The company used the same endurance endpoints in an earlier Phase I/II trial testing GALNS (also known as BMN 110). Data from that trial wowed investors. (See BioWorld Today, Feb. 8, 2010.)
In a note published last month following the release of the company's first-quarter earnings, Ian Somaiya, senior research analyst at Piper Jaffray & Co., was equally bullish.
"BioMarin is the best positioned mid-cap biotech in our coverage universe with three positive clinical catalysts" expected in the second half of 2012, he wrote. "We expect positive Phase III data in GALNS in [the fourth quarter] to support [roughly] $750 million in peak sales and drive 28 percent revenue growth between 2012-2015."
If the Phase III study replicates earlier results, the company has said a new drug filing will come next year.
Behind the GALNS program, BioMarin has PEG-PAL, a pegylated recombinant phenylalanine ammonia lyase scheduled to report data in the third quarter from a Phase IIb trial in phenylketonuria patients with severe disease.

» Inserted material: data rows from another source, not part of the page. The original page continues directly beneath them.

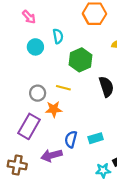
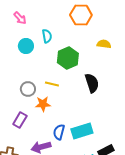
purple rectangle: (29, 126) -> (20, 120), size x0.7
cyan rectangle: (96, 138) -> (82, 131), size x1.5

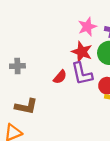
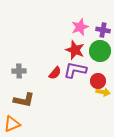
gray cross: (17, 66) -> (19, 71), moved
purple L-shape: (82, 74) -> (75, 70), turned 115

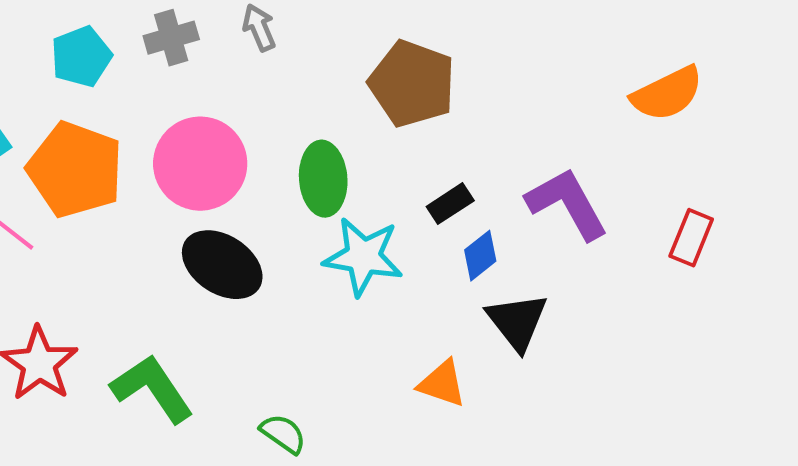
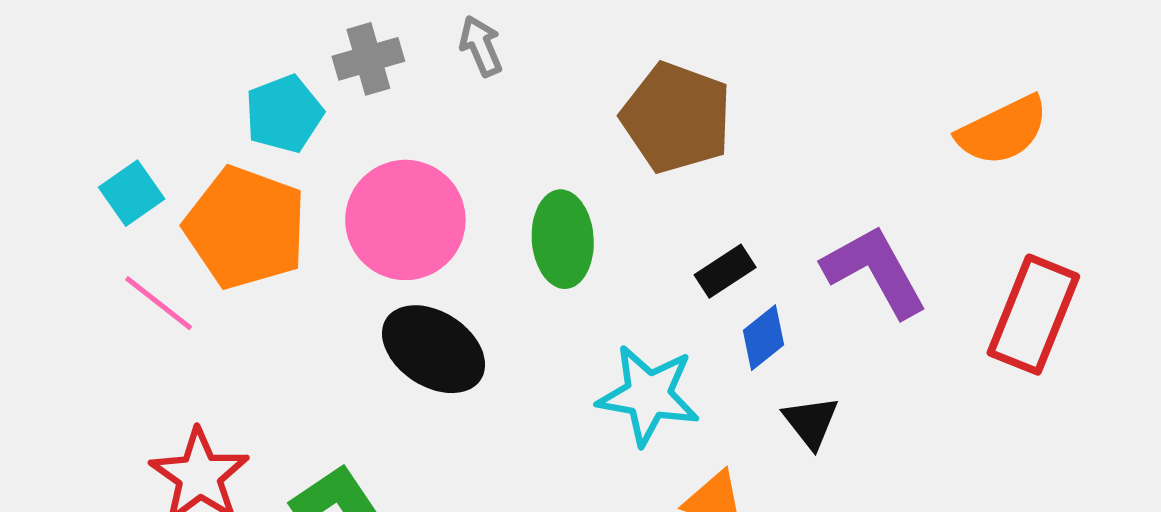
cyan pentagon: (81, 57) -> (284, 114), moved
red rectangle: (691, 238) -> (1033, 315), size x1.6
cyan star: (363, 257) -> (648, 395), moved
black triangle: (517, 322) -> (811, 422), size x0.7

And the company is conducting Phase I/II trials of BMN 701, a fusion protein of insulin-like growth factor 2 and acid alpha glucosidase, in Pompe disease and testing BMN 673, a poly ADP-ribose polymerase inhibitor for genetically defined cancers. BMN 701 was acquired through a buyout of Zystor Therapeutics Inc., while BioMarin picked up rights to BMN 673 in its acquisition of Lead Therapeutics Inc. (See BioWorld Today, Feb. 8, 2010, and Aug. 19, 2010.)
The Phase I BMN 701 data are scheduled to report in the fourth quarter.
All told, BioMarin could generate $2 billion to $3 billion in annual sales before the end of the decade, Somaiya predicted.
The latest offering would nearly double BioMarin's cash on hand. The company reported cash, equivalents and short- and long-term investments of $287.7 million as of March 31.
In the SEC filings, BioMarin reported 116.5 million shares of common stock outstanding as of May 28.
On Thursday, the company's shares fell $2.65, closing at $35.64.
In other financings news:
Delcath Systems Inc., of New York, said it closed its public offering of 15.3 million shares of common stock and warrants to purchase up to 4.6 million shares at a combined price of $1 .50 per share and related warrants. Gross proceeds of about $23 million will be used for general corporate purposes, including commercialization of the company's products, obtaining regulatory approvals, funding clinical trials and research and supporting capital expenditures and working capital. Cowen and Co. LLC and Wedbush PacGrow Life Sciences acted as joint bookrunners and Roth Capital Partners served as co-manager.
Lorus Therapeutics Inc., of Toronto, said it increased, subject to shareholder approval, the number of units expected to be issued in its proposed private placement to a maximum of 20.6 million units, priced at C32 cents (US31 cents) apiece, for gross proceeds of up to C$6.6 million. Each unit will consist of one common share and one common share purchase warrant. Proceeds will be used to continue development of research programs and for general and administrative purposes.